Public health officials parroted “safe and effective,” he says.
From that revelatory moment, RFK started digging. Because of his family’s connections, he could get most everybody on the line. He spoke with Francis Collins, then head of the NIH; Kathleen Stratton, of Immunization Safety Review; and Marie McCormick, of the then Institute of Medicine.
“I asked them about the science and I realized they were completely non-conversant with it,” Kennedy alleges. “They were just parroting this phrase, ‘Safe and effective.’”
But the straw that broke the camel’s back was that everybody referred RFK to Paul Offit, as the supposed expert on vaccine safety. Paul was a vaccine developer and partner at vaccine-maker Merck (Merck named Offit Maurice R. Hilleman Chair in Vaccinology, a position funded by Merck at $90,000 annually).
“If I call an EPA science guy or regulator, he’s going to have some self respect and try to answer my questions,” Kennedy says. “They’re not going to direct me to a coal industry lobbyist. This was bizarre.”
He called Offit anyway. “I caught him in a lie,” Kennedy says. “He knew I caught him in the lie.”
Today, RFK has been named Health and Human Services secretary under Trump. So far he has moved to eradicate chemical coloring in processed foods. He has directed his agency to recommend vaccines only based on science, not based on cronyism or on profits from royalties.
RFK says the nation’s vaccination recommendations are made by a money making machine that makes bank on taxpayer’s money. The agencies that are supposed to vouch for public health and safety are completely captured by the pharmaceutical industry, he adds.

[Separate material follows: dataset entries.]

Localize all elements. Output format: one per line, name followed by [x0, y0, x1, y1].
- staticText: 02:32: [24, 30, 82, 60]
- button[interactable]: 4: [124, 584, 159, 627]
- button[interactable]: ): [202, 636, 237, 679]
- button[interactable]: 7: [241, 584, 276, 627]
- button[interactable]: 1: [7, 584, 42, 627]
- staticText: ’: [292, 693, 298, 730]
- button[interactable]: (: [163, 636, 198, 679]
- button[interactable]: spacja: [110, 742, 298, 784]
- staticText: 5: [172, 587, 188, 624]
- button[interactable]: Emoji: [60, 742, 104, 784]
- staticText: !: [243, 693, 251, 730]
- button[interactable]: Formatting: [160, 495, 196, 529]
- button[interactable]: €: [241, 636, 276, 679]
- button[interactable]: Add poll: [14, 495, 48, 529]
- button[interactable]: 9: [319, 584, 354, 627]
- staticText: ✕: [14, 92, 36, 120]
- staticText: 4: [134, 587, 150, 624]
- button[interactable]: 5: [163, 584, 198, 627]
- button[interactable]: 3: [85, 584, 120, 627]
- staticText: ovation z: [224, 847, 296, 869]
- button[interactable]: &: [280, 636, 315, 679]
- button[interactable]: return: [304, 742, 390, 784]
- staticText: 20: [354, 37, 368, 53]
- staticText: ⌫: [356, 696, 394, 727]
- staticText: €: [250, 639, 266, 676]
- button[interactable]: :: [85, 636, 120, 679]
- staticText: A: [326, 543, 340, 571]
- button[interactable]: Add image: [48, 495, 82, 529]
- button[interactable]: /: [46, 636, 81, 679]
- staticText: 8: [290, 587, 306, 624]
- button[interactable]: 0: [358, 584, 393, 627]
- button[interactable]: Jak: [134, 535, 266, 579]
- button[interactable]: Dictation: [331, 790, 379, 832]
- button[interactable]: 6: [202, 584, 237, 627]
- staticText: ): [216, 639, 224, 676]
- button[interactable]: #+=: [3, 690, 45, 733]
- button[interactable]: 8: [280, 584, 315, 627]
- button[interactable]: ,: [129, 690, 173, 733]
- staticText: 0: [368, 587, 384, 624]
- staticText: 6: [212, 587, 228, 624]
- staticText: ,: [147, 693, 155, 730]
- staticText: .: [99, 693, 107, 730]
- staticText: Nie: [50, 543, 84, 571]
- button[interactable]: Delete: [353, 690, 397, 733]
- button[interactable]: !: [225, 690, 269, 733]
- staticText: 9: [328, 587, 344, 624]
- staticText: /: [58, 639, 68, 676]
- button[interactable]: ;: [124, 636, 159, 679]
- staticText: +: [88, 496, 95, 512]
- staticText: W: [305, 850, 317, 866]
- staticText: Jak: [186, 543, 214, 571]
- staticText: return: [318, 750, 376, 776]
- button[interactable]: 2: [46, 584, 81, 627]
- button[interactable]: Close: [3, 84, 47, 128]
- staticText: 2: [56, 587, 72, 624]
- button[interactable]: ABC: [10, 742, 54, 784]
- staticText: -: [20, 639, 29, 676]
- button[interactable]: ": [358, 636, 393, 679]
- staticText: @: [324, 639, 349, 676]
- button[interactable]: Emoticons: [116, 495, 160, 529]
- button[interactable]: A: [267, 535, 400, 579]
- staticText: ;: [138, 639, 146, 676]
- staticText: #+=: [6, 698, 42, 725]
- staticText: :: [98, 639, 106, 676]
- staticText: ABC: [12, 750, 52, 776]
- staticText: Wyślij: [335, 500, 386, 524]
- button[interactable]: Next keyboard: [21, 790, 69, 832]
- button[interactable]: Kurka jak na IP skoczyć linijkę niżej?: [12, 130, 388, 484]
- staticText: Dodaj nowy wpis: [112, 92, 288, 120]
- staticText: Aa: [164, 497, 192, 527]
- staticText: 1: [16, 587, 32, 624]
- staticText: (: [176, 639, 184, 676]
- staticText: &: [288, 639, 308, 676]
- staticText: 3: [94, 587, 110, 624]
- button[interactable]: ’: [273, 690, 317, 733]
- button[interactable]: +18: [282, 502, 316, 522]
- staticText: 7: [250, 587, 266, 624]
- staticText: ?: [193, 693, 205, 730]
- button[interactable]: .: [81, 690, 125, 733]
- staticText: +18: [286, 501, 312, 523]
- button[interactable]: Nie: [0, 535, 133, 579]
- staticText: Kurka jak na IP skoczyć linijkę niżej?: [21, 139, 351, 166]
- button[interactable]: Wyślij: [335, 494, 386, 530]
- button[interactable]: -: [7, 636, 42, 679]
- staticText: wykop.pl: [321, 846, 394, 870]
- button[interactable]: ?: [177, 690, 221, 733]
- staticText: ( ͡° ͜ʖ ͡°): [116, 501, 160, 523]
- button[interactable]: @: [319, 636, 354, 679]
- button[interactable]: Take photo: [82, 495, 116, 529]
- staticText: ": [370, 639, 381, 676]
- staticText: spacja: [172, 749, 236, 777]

Here’s how it works: the Food and Drug Administration gets 50% of its budget from the pharmaceuticals. The Centers for Disease Control pays $5 billion to the pharmaceuticals to buy vaccines.

“If you work at CDC, you do not get promotions by finding problem,” RFK says. “You get promotions by increasing uptake.”

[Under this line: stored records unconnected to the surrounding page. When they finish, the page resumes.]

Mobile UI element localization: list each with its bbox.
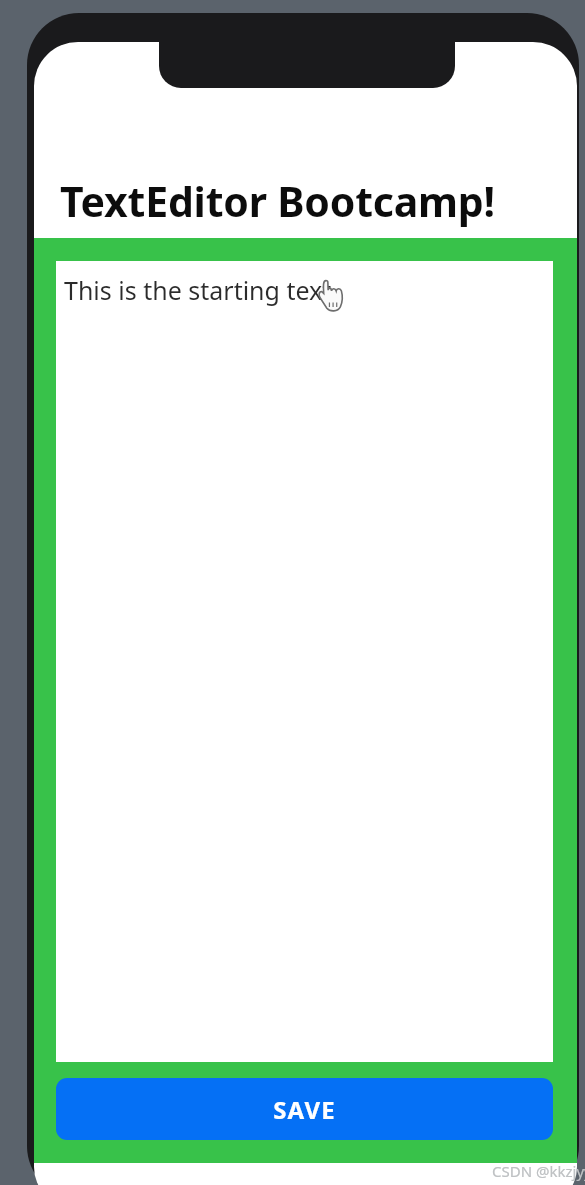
- staticText: This is the starting text.: [64, 273, 339, 307]
- staticText: SAVE: [273, 1093, 336, 1126]
- button[interactable]: This is the starting text.: [56, 261, 553, 1062]
- staticText: CSDN @kkzjyy: [492, 1161, 585, 1181]
- staticText: TextEditor Bootcamp!: [60, 173, 495, 229]
- button[interactable]: SAVE: [56, 1078, 553, 1140]
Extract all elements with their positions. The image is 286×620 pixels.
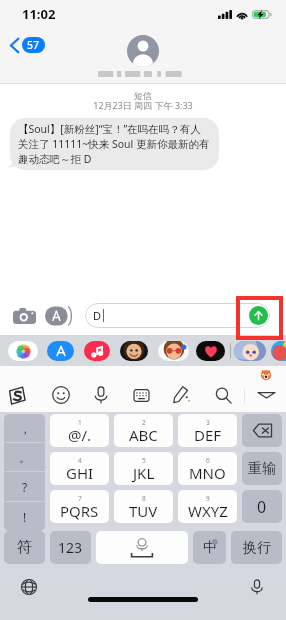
button[interactable]: Memoji bbox=[120, 341, 148, 361]
staticText: TUV bbox=[129, 501, 158, 521]
staticText: JKL bbox=[133, 463, 155, 483]
staticText: ? bbox=[22, 479, 28, 495]
button[interactable]: 2 bbox=[114, 414, 173, 447]
button[interactable]: 【Soul】[新粉丝]“宝！”在吗在吗？有人 关注了 11111~快来 Soul… bbox=[10, 118, 219, 170]
staticText: PQRS bbox=[60, 501, 99, 521]
staticText: ， bbox=[19, 421, 31, 436]
button[interactable]: Send bbox=[249, 306, 268, 325]
button[interactable]: Search bbox=[210, 382, 237, 408]
staticText: 12月23日 周四 下午 3:33 bbox=[0, 99, 286, 111]
button[interactable]: 。 bbox=[4, 443, 45, 471]
staticText: 【Soul】[新粉丝]“宝！”在吗在吗？有人 关注了 11111~快来 Soul… bbox=[18, 122, 210, 166]
staticText: 符 bbox=[17, 538, 32, 557]
staticText: 6 bbox=[206, 456, 210, 465]
button[interactable]: ! bbox=[4, 502, 45, 531]
staticText: 重输 bbox=[248, 460, 276, 478]
staticText: D bbox=[93, 308, 102, 323]
button[interactable]: Space, voice input bbox=[96, 531, 188, 564]
staticText: ABC bbox=[129, 425, 158, 445]
staticText: 5 bbox=[142, 456, 146, 465]
staticText: 换行 bbox=[243, 539, 271, 557]
staticText: 0 bbox=[257, 496, 267, 518]
button[interactable]: 换行 bbox=[231, 531, 282, 564]
button[interactable]: 中 bbox=[193, 531, 226, 564]
staticText: 9 bbox=[206, 494, 210, 503]
staticText: 4 bbox=[78, 456, 82, 465]
button[interactable]: ? bbox=[4, 472, 45, 501]
button[interactable]: Keyboard layout bbox=[128, 382, 155, 408]
button[interactable]: 5 bbox=[114, 452, 173, 485]
button[interactable]: Contact bbox=[127, 35, 159, 67]
staticText: ! bbox=[23, 509, 27, 525]
button[interactable]: Photos bbox=[8, 341, 38, 361]
button[interactable]: Emoji bbox=[47, 382, 74, 408]
button[interactable]: 1 bbox=[50, 414, 109, 447]
staticText: 3 bbox=[206, 418, 210, 427]
button[interactable]: Avatar bbox=[234, 341, 266, 361]
button[interactable]: D bbox=[85, 303, 270, 328]
button[interactable]: Hide keyboard bbox=[253, 382, 280, 408]
button[interactable]: App Store bbox=[45, 305, 72, 327]
button[interactable]: Dictation bbox=[246, 576, 268, 598]
staticText: 中 bbox=[203, 539, 217, 557]
staticText: MNO bbox=[189, 463, 226, 483]
button[interactable]: ， bbox=[4, 414, 45, 442]
button[interactable]: 8 bbox=[114, 490, 173, 523]
staticText: 123 bbox=[58, 538, 83, 557]
staticText: 。 bbox=[19, 450, 31, 465]
button[interactable]: Handwriting bbox=[167, 382, 194, 408]
button[interactable]: 7 bbox=[50, 490, 109, 523]
button[interactable]: 9 bbox=[178, 490, 237, 523]
staticText: 1 bbox=[78, 418, 82, 427]
button[interactable]: 123 bbox=[50, 531, 91, 564]
button[interactable]: App Store bbox=[47, 341, 74, 361]
staticText: 8 bbox=[142, 494, 146, 503]
button[interactable]: Stickers bbox=[158, 341, 189, 361]
staticText: 57 bbox=[27, 38, 40, 52]
staticText: 7 bbox=[78, 494, 82, 503]
staticText: @/. bbox=[68, 425, 92, 445]
button[interactable]: 4 bbox=[50, 452, 109, 485]
staticText: DEF bbox=[194, 425, 222, 445]
staticText: 短信 bbox=[0, 90, 286, 101]
button[interactable]: More apps bbox=[271, 341, 286, 361]
button[interactable]: Sogou input bbox=[3, 382, 30, 408]
button[interactable]: 符 bbox=[4, 531, 45, 564]
staticText: GHI bbox=[66, 463, 94, 483]
button[interactable]: Digital Touch bbox=[196, 341, 225, 361]
button[interactable]: Delete bbox=[242, 414, 282, 447]
button[interactable]: Voice input bbox=[87, 382, 114, 408]
button[interactable]: Camera bbox=[11, 305, 38, 327]
button[interactable]: 3 bbox=[178, 414, 237, 447]
button[interactable]: 6 bbox=[178, 452, 237, 485]
staticText: 11:02 bbox=[22, 5, 56, 23]
staticText: 2 bbox=[142, 418, 146, 427]
staticText: WXYZ bbox=[188, 501, 228, 521]
button[interactable]: 重输 bbox=[242, 452, 282, 485]
button[interactable]: Music bbox=[84, 341, 110, 361]
button[interactable]: 0 bbox=[242, 490, 282, 523]
button[interactable]: Back, 57 unread bbox=[8, 35, 47, 55]
button[interactable]: Change language bbox=[18, 576, 40, 598]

“The NIH is just an incubator for pharmaceutical products,” he continues. When vaccines are developed, they’re handed over to universities for trials, phase 1 and 2. The universities get up to $300 million to run these trials.
“They are always successful because they make them successful,” RFK points out. The pharmaceuticals conduct the phase 3 of testing, and they all divide up the royalties.
“I saw the process and how it worked,” he says. “It’s regulatory agency on steroids.”